The reality of that scenario is almost palpable. It’s a sentiment I heard from many Sanders supporters, both in and out of my personal bubble, as the results churned in on Tuesday night. If it seems so obvious, then why isn’t Sanders winning, they ask. And, to that, I would say to listen to the words of the now-frontrunner:
“Look, our campaign reflects the diversity of this party in this nation, and that’s how it should be, because we need to bring everybody along, everybody. We want a nominee who will beat Donald Trump, but also also keep Nancy Pelosi, the Speaker of the House, win back the United States Senate. If that’s what you want, join us. You want a nominee who’s a Democrat, a life long Democrat, a proud Democrat, an Obama Biden Democrat.”
Biden’s pitch has never been on policy. That’s because his policies are profoundly unpopular. In every Super Tuesday state, Democratic primary voters preferred public over private health care. Even in Tennessee, long a bastion of Blue Dog conservatism, primary voters said they preferred socialism over capitalism.
Thus, the Biden’s campaign boils down to a single, self-fulfilling prophecy: he’s electable. Why is he electable? Well, it’s not because of policies, or his individual strengths as an orator. And this is not to say that he’s a bad candidate, or that Sanders is a better candidate than Biden. A large part of the story last night — and, earlier on, New Hampshire — was how much of Sanders’s rural support in 2016 was a reaction to Clintonism, rather than the groundswell of a genuine socialist movement. Just look at the difference between Sanders’s vote share in 2016 and 2020 in Oklahoma, for example.
Voters like Sanders, consistently more so than Biden. They just don’t think he can win, and thus — despite it all — put all their eggs in the Biden basket. Most people don’t have the time to analyze the minutiae of electoral politics. They just go with the adults in the room tell them. It is irresponsible of the press to not use whatever limited share of a voters’ attention span to push Biden on his policies, far more out of step with the average Democratic voter than Sanders, or even Elizabeth Warren. It helps when Biden is the only candidate that the media can talk about.
If the exit polls say anything, it is that there are little to no socially or economically conservative voters within the Democratic Party anymore. Instead, the ideological fault lines are split among those who want to tear down the system, and those who are content with working within it. There are currently more of the latter group than the former — as we saw Tuesday night — but the former group is younger. They don’t vote as much, sure.
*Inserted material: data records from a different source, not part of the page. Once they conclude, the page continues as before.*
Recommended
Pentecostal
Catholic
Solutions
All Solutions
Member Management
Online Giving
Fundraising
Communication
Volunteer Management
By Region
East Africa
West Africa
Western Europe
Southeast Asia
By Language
But is it because they don’t care, or is it because so many of them are working two jobs to keep the lights on, see the massive lines to vote, and ascertain that they simply don’t have the time to participate? Would it be a fair assumption, on their end, that this is a broken system?
If Biden voters really just want a return to the Obama years, then the media should call them conservatives. Conservatism is, after all, an ideology centered around a return to tradition. They might not necessarily think themselves that Medicare for All is too far left. They just think it’s too far left for other people, and thus stop them from what they really want more than anything, more than structural change: to get rid of Donald Trump. It’s a valid viewpoint, but also a conservative one.
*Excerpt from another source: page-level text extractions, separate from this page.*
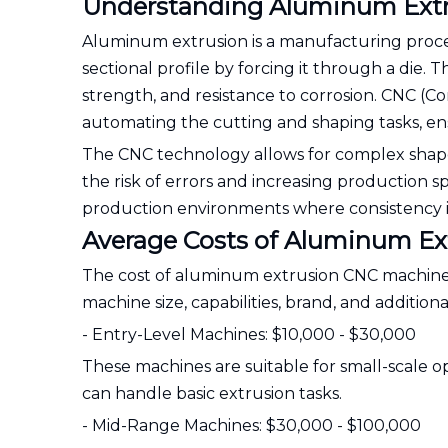
Understanding Aluminum Ext
Aluminum extrusion is a manufacturing proces
sectional profile by forcing it through a die. 
strength, and resistance to corrosion. CNC (
automating the cutting and shaping tasks, ens
The CNC technology allows for complex shap
the risk of errors and increasing production s
production environments where consistency i
Average Costs of Aluminum E
The cost of aluminum extrusion CNC machines c
machine size, capabilities, brand, and addition
- Entry-Level Machines: $10,000 - $30,000
These machines are suitable for small-scale op
can handle basic extrusion tasks.
- Mid-Range Machines: $30,000 - $100,000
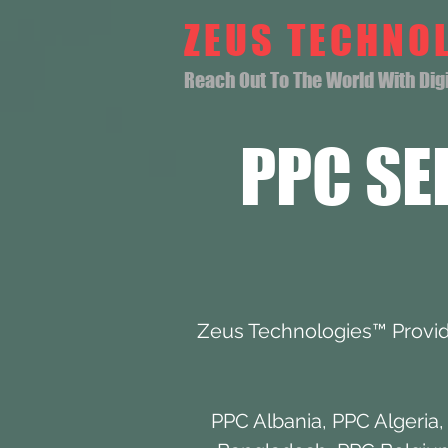
ZEUS TECHNO
Reach Out To The World With Digit
PPC SE
Zeus Technologies™ Provide
PPC Albania
,
PPC Algeria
If you had come up to your run-of-the-mill liberal in December 2016 — a good person, mind you, just not a particularly politically engaged one — and asked them who’d they think would be the best fit to take on Trump in four years, it’d be Biden, followed by Sanders and Warren. It seems instinctively true, and it also happens to be the results of the only poll we had from that time period. The takeaway that voters got from the 2016 election was that Donald Trump was an aberration, not a product, of the system. That may be true. But a Biden presidency will do nothing to change that system. And, until then, with every downballot Republican trying to replicate Trump’s strongman demeanor, there’s every chance we’ll get a new Trump. And the narrative writes itself again.